19. The Other Side Of Dallas
They ate breakfast together, ham and eggs. He cooked, though she’d offered like she al
ways did. The breeze came in through the back door, a westerly today, and leaves gathered at the bottom step. He liked watching her eat whatever he cooked, wondered how she could have such a large appetite but stay so slim.
‘When will you be back do you think?’ she asked.
‘Tomorrow night, probably. I reckon before you close up.’
‘Shame you can’t play this weekend.’
‘It’s no big deal. It’s good to take a break.’
Last month he’d missed a weekend and that hadn’t done the band’s popularity any harm. He began to clear up.
He said, ‘Panza’s coming down to keep an eye on you.’
‘Don’t trust me?’
‘Don’t trust a bunch of thieving knuckleheads out there who decide to rip off somebody else’s hard-earned.’

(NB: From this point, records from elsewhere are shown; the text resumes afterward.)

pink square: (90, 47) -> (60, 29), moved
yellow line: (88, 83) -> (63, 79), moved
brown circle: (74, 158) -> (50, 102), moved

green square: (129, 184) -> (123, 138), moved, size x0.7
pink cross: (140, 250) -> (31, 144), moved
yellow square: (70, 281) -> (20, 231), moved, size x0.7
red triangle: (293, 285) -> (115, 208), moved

His concern for her prompted reciprocation. ‘I don’t want you speeding. That highway is a death trap. And watch out in Sydney too, the traffic is crazy.’

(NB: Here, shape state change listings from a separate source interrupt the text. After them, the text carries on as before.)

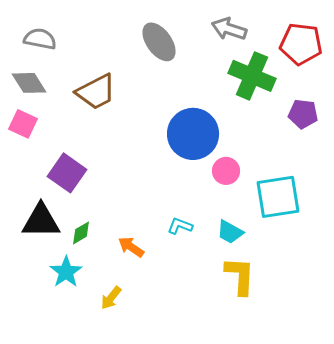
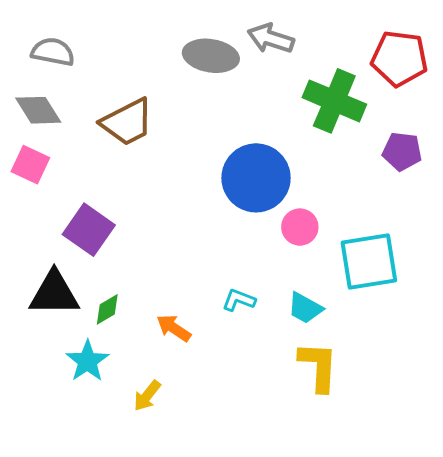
gray arrow: (229, 29) -> (271, 39), moved
gray ellipse: (159, 42) -> (211, 56), turned -45

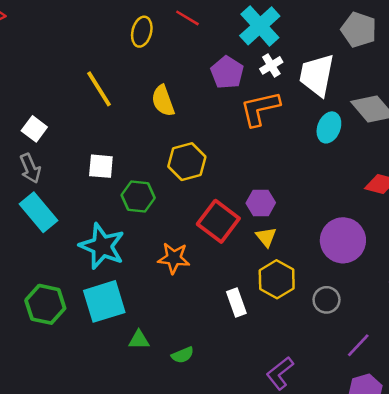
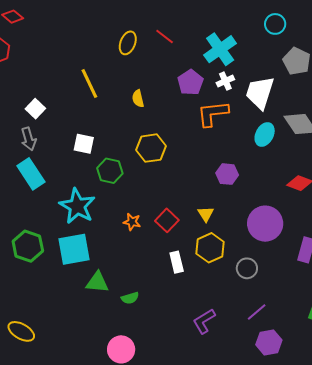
yellow semicircle: (163, 101) -> (138, 99), size x0.7
purple hexagon: (261, 203) -> (227, 174), moved
red square: (218, 221) -> (167, 220), moved, size x0.7
orange star: (174, 258) -> (132, 222), size x0.7
green triangle: (139, 340) -> (97, 282), size x1.4
purple line: (358, 345) -> (257, 312), moved

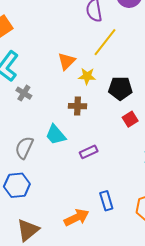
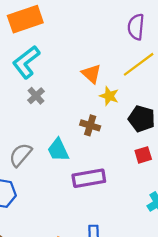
orange triangle: (67, 61) -> (91, 74), turned -48
purple rectangle: (89, 152) -> (89, 178), size x1.6

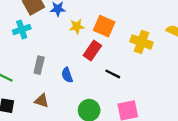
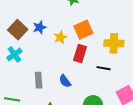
orange square: (104, 26) -> (83, 30), turned -30
yellow cross: (141, 42) -> (114, 43), moved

He promised he would be fine. He kissed her on the forehead and the lips.
She looked up into his eyes. ‘You really thinking of buying this club?’

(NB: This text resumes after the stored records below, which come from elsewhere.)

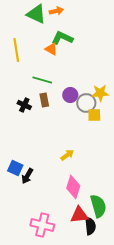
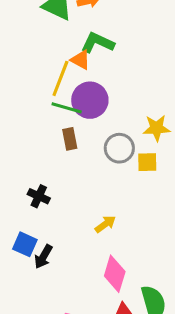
yellow line: (16, 50) -> (60, 78), moved, turned 30
purple circle: (70, 95) -> (90, 100), moved, size x1.5
gray circle: (86, 103) -> (119, 148), moved
black cross: (24, 105) -> (39, 196), moved

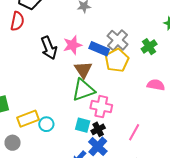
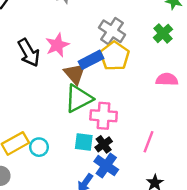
green cross: (149, 47) -> (163, 33), moved
blue rectangle: (99, 49) -> (91, 60), moved, turned -42

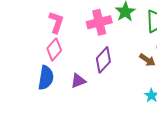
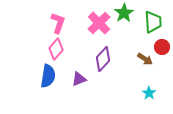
pink cross: (99, 22) -> (99, 23), turned -30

He’d told her that’s why he needed to go to Sydney, check on the business firsthand.
‘I want to keep my options open.’
She kissed him again. He broke away and walked down to the car, carrying his overnight bag. He drove out slowly with a toot and a wave. She stood on the balcony and blew him a kiss. He headed south out of town but then turned right up to Belvedere, where he laid another right heading north. She wouldn’t check the odometer.
He’d already made sure he had a full tank, didn’t want to be stopping. It took him five hours give or take to make Brisbane, getting in before the Friday five o’clock traffic. Last month he’d arrived on the Thursday and camped outside the mark’s house, following him all through Thursday, Friday and Saturday. Reason and logic told him that the mark was going to be most predictable on a Saturday. But you never took anything for granted. He parked outside of the main city area and walked six blocks. The pubs were rollicking, the smell of hops and the sound of Friday laughter coming out in a whoosh every time a door opened onto the street. He kept his eyes on the opposite side of the street, an office one floor up. The mark should be in there till late, doing his numbers, getting everything down for the next day.